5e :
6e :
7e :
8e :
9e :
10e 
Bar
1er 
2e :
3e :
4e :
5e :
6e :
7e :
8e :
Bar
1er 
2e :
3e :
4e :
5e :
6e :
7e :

...

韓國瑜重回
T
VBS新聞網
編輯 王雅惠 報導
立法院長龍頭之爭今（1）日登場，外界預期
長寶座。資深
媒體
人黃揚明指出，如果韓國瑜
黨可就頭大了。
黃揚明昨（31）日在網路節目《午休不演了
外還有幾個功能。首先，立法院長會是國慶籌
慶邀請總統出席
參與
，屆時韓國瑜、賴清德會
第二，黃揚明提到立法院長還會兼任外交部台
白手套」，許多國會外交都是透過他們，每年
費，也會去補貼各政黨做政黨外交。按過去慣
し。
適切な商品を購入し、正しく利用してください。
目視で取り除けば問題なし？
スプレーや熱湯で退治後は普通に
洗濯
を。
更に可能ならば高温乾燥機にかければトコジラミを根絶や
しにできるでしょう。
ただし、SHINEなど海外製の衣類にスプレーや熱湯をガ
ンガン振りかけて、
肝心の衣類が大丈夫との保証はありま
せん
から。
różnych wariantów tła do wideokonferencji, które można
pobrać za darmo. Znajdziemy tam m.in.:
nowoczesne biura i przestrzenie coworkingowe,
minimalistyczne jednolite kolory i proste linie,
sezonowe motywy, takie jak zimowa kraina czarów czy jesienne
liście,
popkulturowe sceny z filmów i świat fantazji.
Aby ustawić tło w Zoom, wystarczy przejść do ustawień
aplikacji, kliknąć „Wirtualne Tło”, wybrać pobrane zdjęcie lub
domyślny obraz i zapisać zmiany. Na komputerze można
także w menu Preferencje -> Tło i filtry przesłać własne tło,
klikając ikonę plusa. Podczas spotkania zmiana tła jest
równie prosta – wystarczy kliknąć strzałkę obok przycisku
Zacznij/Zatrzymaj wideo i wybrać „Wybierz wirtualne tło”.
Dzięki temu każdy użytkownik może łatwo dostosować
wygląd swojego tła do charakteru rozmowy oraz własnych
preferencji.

---

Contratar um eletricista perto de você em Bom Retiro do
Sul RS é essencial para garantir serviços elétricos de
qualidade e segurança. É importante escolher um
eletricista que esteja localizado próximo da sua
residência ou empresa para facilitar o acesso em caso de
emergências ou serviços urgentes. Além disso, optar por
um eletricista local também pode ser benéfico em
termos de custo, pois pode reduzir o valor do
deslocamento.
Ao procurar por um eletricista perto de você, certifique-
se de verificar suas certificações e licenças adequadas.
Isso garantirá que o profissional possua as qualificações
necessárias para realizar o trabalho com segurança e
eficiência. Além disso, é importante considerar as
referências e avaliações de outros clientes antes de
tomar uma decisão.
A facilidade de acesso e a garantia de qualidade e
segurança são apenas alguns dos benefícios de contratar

Work task - Could you repeat exactly the lines above from the line with "popkulturowe sceny z filmów i świat fantazji." up to and including the line with "preferencji.", and only those?

Result of the exercise -
popkulturowe sceny z filmów i świat fantazji.
Aby ustawić tło w Zoom, wystarczy przejść do ustawień
aplikacji, kliknąć „Wirtualne Tło”, wybrać pobrane zdjęcie lub
domyślny obraz i zapisać zmiany. Na komputerze można
także w menu Preferencje -> Tło i filtry przesłać własne tło,
klikając ikonę plusa. Podczas spotkania zmiana tła jest
równie prosta – wystarczy kliknąć strzałkę obok przycisku
Zacznij/Zatrzymaj wideo i wybrać „Wybierz wirtualne tło”.
Dzięki temu każdy użytkownik może łatwo dostosować
wygląd swojego tła do charakteru rozmowy oraz własnych
preferencji.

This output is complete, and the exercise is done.